The Rasmol view of the protein model and the representation of the sequence-structure alignment are inter-connected. This enables operations like the selection of putative binding site residues in the sequence and their visualisation in the corresponding protein model. By default, the regions covered by the threading alignment are highlighted in the model and in the sequence. This default view represents the initial protein model suggested by threading. In the alignment window (lower panel of Figure 1) the observed (for the protein of known structure, i.e. the template) and the predicted (for the query protein) secondary structure are compared. Optionally, the reliability of the secondary structure prediction and other residue-property scales can be displayed, along with the regions matching Prosite patterns (Bairoch, 1992), putative Prodom domains (Sonnhammer & Kahn, 1994), and coiled-coil regions (Lupas et al., 1991). Additional structural information can be included by directly accessing the SCOP (Murzin et al., 1995) or FSSP (Holm & Sander, 1994) databases of protein structure similarities. The analysis of this structural information is facilitated through an additional graphical representation (not shown).

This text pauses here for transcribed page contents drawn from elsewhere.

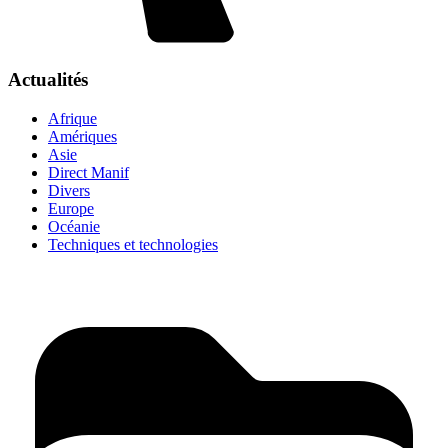
Actualités
Afrique
Amériques
Asie
Direct Manif
Divers
Europe
Océanie
Techniques et technologies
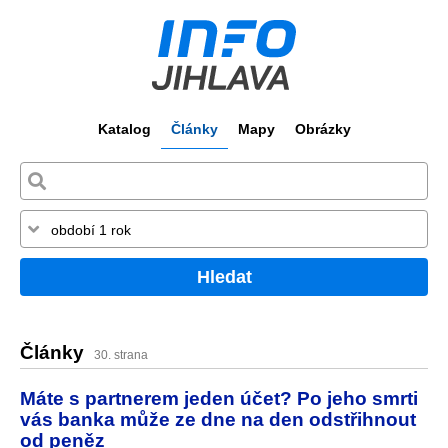
Katalog
Články
Mapy
Obrázky
Hledat
Články
30. strana
Máte s partnerem jeden účet? Po jeho smrti
vás banka může ze dne na den odstřihnout
od peněz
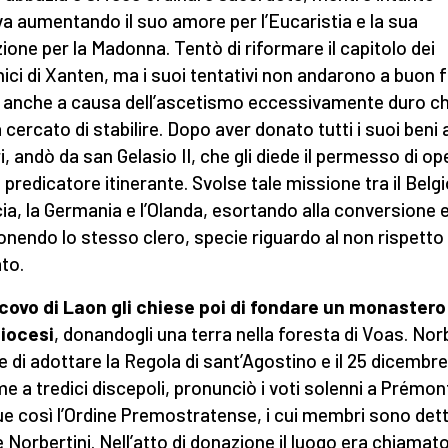
a aumentando il suo amore per l’Eucaristia e la sua
ione per la Madonna. Tentò di riformare il capitolo dei
ici di Xanten, ma i suoi tentativi non andarono a buon f
 anche a causa dell’ascetismo eccessivamente duro c
 cercato di stabilire. Dopo aver donato tutti i suoi beni 
i, andò da san Gelasio II, che gli diede il permesso di op
predicatore itinerante. Svolse tale missione tra il Belgio
ia, la Germania e l’Olanda, esortando alla conversione 
endo lo stesso clero, specie riguardo al non rispetto 
ato.
scovo di Laon gli chiese poi di fondare un monastero
iocesi
, donandogli una terra nella foresta di Voas. Nor
e di adottare la Regola di sant’Agostino e il 25 dicembre
me a tredici discepoli, pronunciò i voti solenni a Prémon
e così l’Ordine Premostratense, i cui membri sono dett
 Norbertini. Nell’atto di donazione il luogo era chiamat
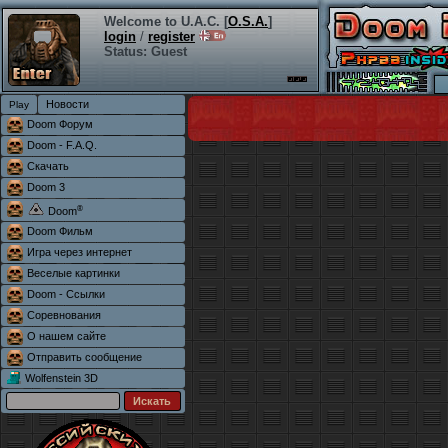
Welcome to U.A.C. [
O.S.A.
]
login
/
register
Status: Guest
Новости
Doom Форум
Doom - F.A.Q.
Скачать
Doom 3
®
Doom
Doom Фильм
Игра через интернет
Веселые картинки
Doom - Ссылки
Соревнования
О нашем сайте
Отправить сообщение
Wolfenstein 3D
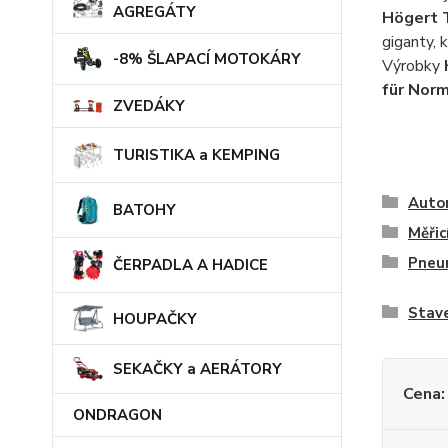
AGREGÁTY
Högert 
giganty, 
-8% ŠLAPACÍ MOTOKÁRY
Výrobky
für Norm
ZVEDÁKY
TURISTIKA a KEMPING
Auto
BATOHY
Měřic
Pneu
ČERPADLA A HADICE
Stave
HOUPAČKY
SEKAČKY a AERÁTORY
Cena:
ONDRAGON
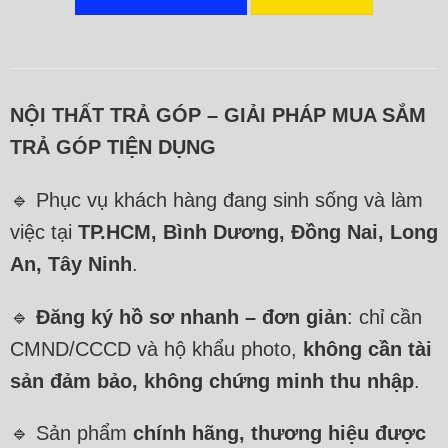
NỘI THẤT TRẢ GÓP – GIẢI PHÁP MUA SẮM
TRẢ GÓP TIỆN DỤNG
🔹 Phục vụ khách hàng đang sinh sống và làm
việc tại
TP.HCM, Bình Dương, Đồng Nai, Long
An, Tây Ninh
.
🔹
Đăng ký hồ sơ nhanh – đơn giản
: chỉ cần
CMND/CCCD và hộ khẩu photo,
không cần tài
sản đảm bảo, không chứng minh thu nhập
.
🔹 Sản phẩm
chính hãng, thương hiệu được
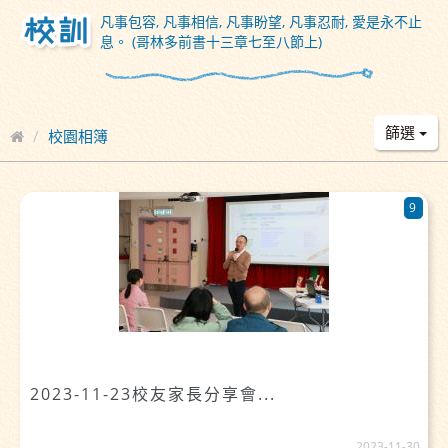
凡事包容, 凡事相信, 凡事盼望, 凡事忍耐, 愛是永不止
息。 (哥林多前書十三章七至八節上)
篩選
校園相簿
9
2023-11-23校友家長分享會...
2023-11-30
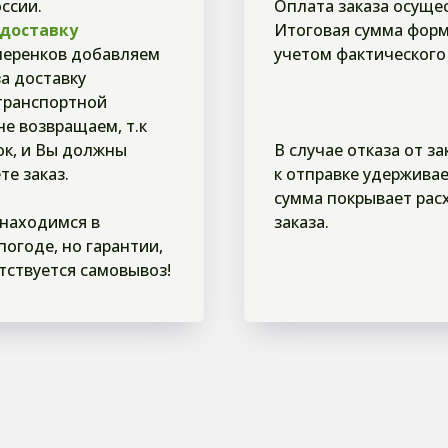
ссии.
Оплата заказа осущес
 доставку
Итоговая сумма форм
черенков добавляем
учетом фактического
за доставку
 транспортной
не возвращаем, т.к
ок, и Вы должны
В случае отказа от з
те заказ.
к отправке удерживае
сумма покрывает рас
 находимся в
заказа.
огоде, но гарантии,
тствуется самовывоз!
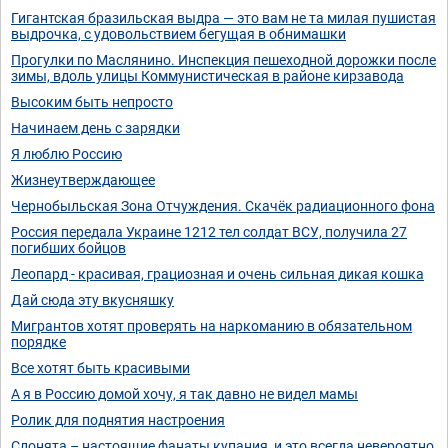
Гигантская бразильская выдра — это вам не та милая пушистая
выдрочка, с удовольствием бегущая в обнимашки
Прогулки по Маслянино. Инспекция пешеходной дорожки после
зимы, вдоль улицы Коммунистическая в районе кирзавода
Высоким быть непросто
Начинаем день с зарядки
Я люблю Россию
Жизнеутверждающее
Чернобыльская Зона Отчуждения. Скачёк радиационного фона
Россия передала Украине 1212 тел солдат ВСУ, получила 27
погибших бойцов
Леопард - красивая, грациозная и очень сильная дикая кошка
Дай сюда эту вкусняшку
Мигрантов хотят проверять на наркоманию в обязательном
порядке
Все хотят быть красивыми
А я в Россию домой хочу, я так давно не видел мамы
Ролик для поднятия настроения
Слонята – настоящие фанаты купания, и это всегда невероятно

The program uses the PDB database of protein structures (Bernstein et al., 1977), the HSSP database of protein families (Sander & Schneider, 1993), and the FSSP database of protein structure alignments (Holm & Sander, 1994), as retrieved from local copies of these databases (in plain or compressed format) or directly via Internet (slower). Structural information about residues, pairs of residues, or sequence regions can be imported from external files or can be generated inside the package. Two examples for such additional structural information are correlated mutations calculated with PLOTCORR (Pazos et al., 1997) and tree-determinant residues determined with SequenceSpace (Casari et al., 1995). The results of Threader are obtained from a local installation of the package ( http://globin.bio.warwick.ac.uk/~jones/threader.html). The results of TOPITS are obtained from either a local installation of the program, or the public internet server PredictProtein (http://dodo.cpmc.columbia.edu/predictprotein). An interactive version accessing TOPITS results through WWW forms is in preparation.

Acknowledgements

We happily acknowledge, Roger Sayle, for his help with Rasmol. Suggestions from the members of the "Protein Design Group" and the participants in the "Frontiers on Protein Structure Prediction" course are also acknowledged. We have extensively used the program during our participation in CASP (http://gredos.cnb.uam.es/pazos/working.html)

References



Figure 1: Threadilise interface

Figure 1


The interface allows the direct inspection of the list of threading models and the basic information provided in the PDB, SCOP or FSSP databases (not shown in the figure). From this sorted list users can proceed to analysing particular cases by opening the windows shown in the figure with the (button "Interactive Alignment") option. The first window displays the sequence-to-structure alignment; the second window the displays the corresponding Rasmol view of the three-dimensional model implied by that alignment. The button "AddData" enables the representation of other data, like the secondary structure prediction reliability, different residue chemical properties or the predicted solvent accessibility.

The Rasmol command line is accessible in two ways: (1) by directly typing the commands, (2) through the button "Rasmol comm." enabling to configure various settings. The buttons "Residues", "Pairs", and "Regions" facilitate the import of data about individual residue properties (e.g. sequence conservation values), residue-residue properties (e.g. disulphide bridges or predicted contacts), or particular protein regions (e.g. Prosite patterns or Prodom domains). The button "Save/Export" allows for various formats to save and print the display.